[Saved entries]
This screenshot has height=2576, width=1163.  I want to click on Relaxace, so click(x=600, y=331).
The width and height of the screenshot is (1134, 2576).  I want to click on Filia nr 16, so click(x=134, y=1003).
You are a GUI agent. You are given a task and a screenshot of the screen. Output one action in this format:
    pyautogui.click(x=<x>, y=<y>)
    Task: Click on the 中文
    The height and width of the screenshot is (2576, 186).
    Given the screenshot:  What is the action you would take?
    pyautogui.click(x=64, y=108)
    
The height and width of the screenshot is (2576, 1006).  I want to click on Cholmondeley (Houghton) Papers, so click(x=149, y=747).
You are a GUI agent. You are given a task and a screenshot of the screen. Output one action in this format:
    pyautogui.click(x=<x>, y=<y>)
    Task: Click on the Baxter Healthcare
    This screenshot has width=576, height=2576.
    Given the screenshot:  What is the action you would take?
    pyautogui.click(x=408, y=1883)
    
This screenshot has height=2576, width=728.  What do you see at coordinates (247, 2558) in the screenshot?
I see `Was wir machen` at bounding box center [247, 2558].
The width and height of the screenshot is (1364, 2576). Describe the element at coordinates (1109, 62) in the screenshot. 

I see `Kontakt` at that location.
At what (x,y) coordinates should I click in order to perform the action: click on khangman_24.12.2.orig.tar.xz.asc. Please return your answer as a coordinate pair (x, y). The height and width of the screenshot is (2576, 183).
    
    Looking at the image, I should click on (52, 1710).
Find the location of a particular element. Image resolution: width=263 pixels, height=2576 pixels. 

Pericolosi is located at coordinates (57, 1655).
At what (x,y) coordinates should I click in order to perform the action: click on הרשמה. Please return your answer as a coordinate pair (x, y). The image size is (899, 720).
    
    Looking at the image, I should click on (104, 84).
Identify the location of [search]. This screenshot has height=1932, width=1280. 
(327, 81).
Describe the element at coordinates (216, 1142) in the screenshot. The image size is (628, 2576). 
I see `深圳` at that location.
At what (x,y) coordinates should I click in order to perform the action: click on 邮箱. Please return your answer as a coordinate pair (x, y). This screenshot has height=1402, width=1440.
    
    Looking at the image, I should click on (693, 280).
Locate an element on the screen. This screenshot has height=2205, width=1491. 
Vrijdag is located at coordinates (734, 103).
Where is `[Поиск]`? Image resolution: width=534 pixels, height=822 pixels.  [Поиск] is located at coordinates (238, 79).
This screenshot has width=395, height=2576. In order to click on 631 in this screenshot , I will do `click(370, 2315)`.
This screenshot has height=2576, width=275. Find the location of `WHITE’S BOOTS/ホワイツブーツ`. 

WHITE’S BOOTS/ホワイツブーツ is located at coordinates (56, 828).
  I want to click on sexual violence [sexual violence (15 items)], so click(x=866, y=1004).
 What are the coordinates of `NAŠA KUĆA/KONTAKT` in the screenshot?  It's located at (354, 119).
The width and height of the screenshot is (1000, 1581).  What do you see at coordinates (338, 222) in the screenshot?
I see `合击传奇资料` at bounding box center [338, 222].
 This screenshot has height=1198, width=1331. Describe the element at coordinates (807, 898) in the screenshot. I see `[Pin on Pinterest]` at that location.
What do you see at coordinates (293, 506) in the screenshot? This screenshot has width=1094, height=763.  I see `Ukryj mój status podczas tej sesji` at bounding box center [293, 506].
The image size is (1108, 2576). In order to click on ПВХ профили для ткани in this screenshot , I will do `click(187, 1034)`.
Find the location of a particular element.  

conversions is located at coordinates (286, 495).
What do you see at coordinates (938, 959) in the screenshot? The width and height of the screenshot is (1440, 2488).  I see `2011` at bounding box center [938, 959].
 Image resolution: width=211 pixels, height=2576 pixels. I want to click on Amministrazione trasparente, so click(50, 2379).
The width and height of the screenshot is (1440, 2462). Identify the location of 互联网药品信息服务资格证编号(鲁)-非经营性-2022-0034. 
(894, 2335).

§ WHAT YOU SHOULD DO
Set all of the data down again exactly.

§ SOLVED EXERCISE
This screenshot has height=2576, width=1163.  I want to click on Relaxace, so click(x=600, y=331).
The width and height of the screenshot is (1134, 2576).  I want to click on Filia nr 16, so click(x=134, y=1003).
You are a GUI agent. You are given a task and a screenshot of the screen. Output one action in this format:
    pyautogui.click(x=<x>, y=<y>)
    Task: Click on the 中文
    The height and width of the screenshot is (2576, 186).
    Given the screenshot:  What is the action you would take?
    pyautogui.click(x=64, y=108)
    
The height and width of the screenshot is (2576, 1006).  I want to click on Cholmondeley (Houghton) Papers, so click(x=149, y=747).
You are a GUI agent. You are given a task and a screenshot of the screen. Output one action in this format:
    pyautogui.click(x=<x>, y=<y>)
    Task: Click on the Baxter Healthcare
    This screenshot has width=576, height=2576.
    Given the screenshot:  What is the action you would take?
    pyautogui.click(x=408, y=1883)
    
This screenshot has height=2576, width=728.  What do you see at coordinates (247, 2558) in the screenshot?
I see `Was wir machen` at bounding box center [247, 2558].
The width and height of the screenshot is (1364, 2576). Describe the element at coordinates (1109, 62) in the screenshot. 

I see `Kontakt` at that location.
At what (x,y) coordinates should I click in order to perform the action: click on khangman_24.12.2.orig.tar.xz.asc. Please return your answer as a coordinate pair (x, y). The height and width of the screenshot is (2576, 183).
    
    Looking at the image, I should click on (52, 1710).
Find the location of a particular element. Image resolution: width=263 pixels, height=2576 pixels. 

Pericolosi is located at coordinates (57, 1655).
At what (x,y) coordinates should I click in order to perform the action: click on הרשמה. Please return your answer as a coordinate pair (x, y). The image size is (899, 720).
    
    Looking at the image, I should click on (104, 84).
Identify the location of [search]. This screenshot has height=1932, width=1280. 
(327, 81).
Describe the element at coordinates (216, 1142) in the screenshot. The image size is (628, 2576). 
I see `深圳` at that location.
At what (x,y) coordinates should I click in order to perform the action: click on 邮箱. Please return your answer as a coordinate pair (x, y). This screenshot has height=1402, width=1440.
    
    Looking at the image, I should click on (693, 280).
Locate an element on the screen. This screenshot has height=2205, width=1491. 
Vrijdag is located at coordinates (734, 103).
Where is `[Поиск]`? Image resolution: width=534 pixels, height=822 pixels.  [Поиск] is located at coordinates (238, 79).
This screenshot has width=395, height=2576. In order to click on 631 in this screenshot , I will do `click(370, 2315)`.
This screenshot has height=2576, width=275. Find the location of `WHITE’S BOOTS/ホワイツブーツ`. 

WHITE’S BOOTS/ホワイツブーツ is located at coordinates (56, 828).
  I want to click on sexual violence [sexual violence (15 items)], so click(x=866, y=1004).
 What are the coordinates of `NAŠA KUĆA/KONTAKT` in the screenshot?  It's located at (354, 119).
The width and height of the screenshot is (1000, 1581).  What do you see at coordinates (338, 222) in the screenshot?
I see `合击传奇资料` at bounding box center [338, 222].
 This screenshot has height=1198, width=1331. Describe the element at coordinates (807, 898) in the screenshot. I see `[Pin on Pinterest]` at that location.
What do you see at coordinates (293, 506) in the screenshot? This screenshot has width=1094, height=763.  I see `Ukryj mój status podczas tej sesji` at bounding box center [293, 506].
The image size is (1108, 2576). In order to click on ПВХ профили для ткани in this screenshot , I will do `click(187, 1034)`.
Find the location of a particular element.  

conversions is located at coordinates (286, 495).
What do you see at coordinates (938, 959) in the screenshot? The width and height of the screenshot is (1440, 2488).  I see `2011` at bounding box center [938, 959].
 Image resolution: width=211 pixels, height=2576 pixels. I want to click on Amministrazione trasparente, so click(50, 2379).
The width and height of the screenshot is (1440, 2462). Identify the location of 互联网药品信息服务资格证编号(鲁)-非经营性-2022-0034. 
(894, 2335).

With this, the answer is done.